» ASSIGNMENT: Note each line of the entries that includes "menu". Then copy those lines.

» DATASET RECORDS:
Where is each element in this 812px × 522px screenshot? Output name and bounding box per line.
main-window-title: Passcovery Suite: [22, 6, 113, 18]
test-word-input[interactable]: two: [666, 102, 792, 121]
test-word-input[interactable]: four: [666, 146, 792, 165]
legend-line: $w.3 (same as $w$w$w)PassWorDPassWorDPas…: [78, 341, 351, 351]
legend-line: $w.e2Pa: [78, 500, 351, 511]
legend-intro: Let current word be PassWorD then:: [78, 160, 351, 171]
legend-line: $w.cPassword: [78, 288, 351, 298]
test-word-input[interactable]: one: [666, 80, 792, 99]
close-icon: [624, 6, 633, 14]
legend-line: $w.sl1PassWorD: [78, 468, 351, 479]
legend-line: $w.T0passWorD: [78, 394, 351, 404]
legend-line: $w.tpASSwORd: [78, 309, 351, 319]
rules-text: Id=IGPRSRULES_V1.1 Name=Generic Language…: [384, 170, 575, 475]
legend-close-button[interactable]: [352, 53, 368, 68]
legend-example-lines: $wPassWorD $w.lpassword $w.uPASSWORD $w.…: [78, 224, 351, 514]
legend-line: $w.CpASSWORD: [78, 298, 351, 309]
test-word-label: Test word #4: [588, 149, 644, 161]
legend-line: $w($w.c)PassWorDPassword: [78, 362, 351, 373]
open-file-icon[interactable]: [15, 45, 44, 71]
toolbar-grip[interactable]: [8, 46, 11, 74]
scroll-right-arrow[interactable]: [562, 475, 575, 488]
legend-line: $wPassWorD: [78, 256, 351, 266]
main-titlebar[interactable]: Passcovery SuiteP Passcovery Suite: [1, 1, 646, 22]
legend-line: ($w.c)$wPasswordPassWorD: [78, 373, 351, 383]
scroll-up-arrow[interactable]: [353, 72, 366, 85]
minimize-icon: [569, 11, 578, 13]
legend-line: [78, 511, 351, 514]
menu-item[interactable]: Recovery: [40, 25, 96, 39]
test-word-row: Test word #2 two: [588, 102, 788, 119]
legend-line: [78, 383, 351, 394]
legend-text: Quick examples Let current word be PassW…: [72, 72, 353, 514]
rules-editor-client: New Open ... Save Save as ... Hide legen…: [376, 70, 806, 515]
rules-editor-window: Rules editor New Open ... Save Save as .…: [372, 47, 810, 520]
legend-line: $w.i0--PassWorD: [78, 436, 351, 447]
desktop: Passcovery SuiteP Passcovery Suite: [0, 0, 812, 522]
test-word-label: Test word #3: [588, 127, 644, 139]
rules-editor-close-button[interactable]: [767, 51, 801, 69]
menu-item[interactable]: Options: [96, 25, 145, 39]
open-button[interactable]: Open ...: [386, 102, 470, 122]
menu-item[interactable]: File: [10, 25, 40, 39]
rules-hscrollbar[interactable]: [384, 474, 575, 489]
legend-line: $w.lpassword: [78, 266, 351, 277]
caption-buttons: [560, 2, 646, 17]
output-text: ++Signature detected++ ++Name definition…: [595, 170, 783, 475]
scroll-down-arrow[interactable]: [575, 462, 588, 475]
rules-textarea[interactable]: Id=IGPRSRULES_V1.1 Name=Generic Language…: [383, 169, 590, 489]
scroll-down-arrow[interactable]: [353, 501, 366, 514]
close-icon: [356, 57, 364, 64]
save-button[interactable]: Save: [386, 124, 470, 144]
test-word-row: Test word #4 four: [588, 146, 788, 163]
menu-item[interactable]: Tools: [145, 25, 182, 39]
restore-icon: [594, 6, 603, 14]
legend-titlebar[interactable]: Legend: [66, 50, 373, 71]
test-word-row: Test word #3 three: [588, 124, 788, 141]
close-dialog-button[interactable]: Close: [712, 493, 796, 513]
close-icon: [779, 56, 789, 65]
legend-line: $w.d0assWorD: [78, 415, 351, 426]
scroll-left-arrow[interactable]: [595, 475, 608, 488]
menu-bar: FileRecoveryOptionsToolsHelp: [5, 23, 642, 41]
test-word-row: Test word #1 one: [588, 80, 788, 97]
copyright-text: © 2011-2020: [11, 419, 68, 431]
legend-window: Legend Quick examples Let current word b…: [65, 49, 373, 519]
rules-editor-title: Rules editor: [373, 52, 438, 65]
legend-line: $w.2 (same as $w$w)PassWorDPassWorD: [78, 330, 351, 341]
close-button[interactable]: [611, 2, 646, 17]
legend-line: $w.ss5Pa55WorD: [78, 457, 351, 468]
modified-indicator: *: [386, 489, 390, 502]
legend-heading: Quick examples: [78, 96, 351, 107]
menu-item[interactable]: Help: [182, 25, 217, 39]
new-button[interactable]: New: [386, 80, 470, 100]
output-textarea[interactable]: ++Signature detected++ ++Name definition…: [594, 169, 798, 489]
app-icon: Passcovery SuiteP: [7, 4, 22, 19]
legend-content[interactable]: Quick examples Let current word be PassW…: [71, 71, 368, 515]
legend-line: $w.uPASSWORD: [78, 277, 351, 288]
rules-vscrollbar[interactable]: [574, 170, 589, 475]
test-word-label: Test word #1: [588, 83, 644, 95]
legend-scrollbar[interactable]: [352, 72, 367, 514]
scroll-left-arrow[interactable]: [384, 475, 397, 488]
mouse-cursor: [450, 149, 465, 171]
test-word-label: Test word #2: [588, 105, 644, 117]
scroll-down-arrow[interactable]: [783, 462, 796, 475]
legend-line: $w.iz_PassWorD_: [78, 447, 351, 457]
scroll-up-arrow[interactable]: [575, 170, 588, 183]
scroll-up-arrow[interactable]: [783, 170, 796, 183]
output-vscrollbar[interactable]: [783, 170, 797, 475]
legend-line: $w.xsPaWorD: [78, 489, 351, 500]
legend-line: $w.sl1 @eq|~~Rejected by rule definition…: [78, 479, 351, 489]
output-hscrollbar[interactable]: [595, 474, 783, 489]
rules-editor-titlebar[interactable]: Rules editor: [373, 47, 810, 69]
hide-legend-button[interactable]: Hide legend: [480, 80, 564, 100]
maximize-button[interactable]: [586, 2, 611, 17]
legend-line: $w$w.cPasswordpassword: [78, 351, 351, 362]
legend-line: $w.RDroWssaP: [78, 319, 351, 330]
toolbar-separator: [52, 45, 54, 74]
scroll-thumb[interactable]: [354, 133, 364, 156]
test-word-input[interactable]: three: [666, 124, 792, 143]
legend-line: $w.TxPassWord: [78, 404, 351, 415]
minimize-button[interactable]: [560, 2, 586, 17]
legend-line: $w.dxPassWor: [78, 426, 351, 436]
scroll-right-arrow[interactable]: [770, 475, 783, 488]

» EXERCISE SOLUTION:
menu-item[interactable]: Recovery: [40, 25, 96, 39]
menu-item[interactable]: Options: [96, 25, 145, 39]
menu-item[interactable]: File: [10, 25, 40, 39]
menu-item[interactable]: Tools: [145, 25, 182, 39]
menu-bar: FileRecoveryOptionsToolsHelp: [5, 23, 642, 41]
menu-item[interactable]: Help: [182, 25, 217, 39]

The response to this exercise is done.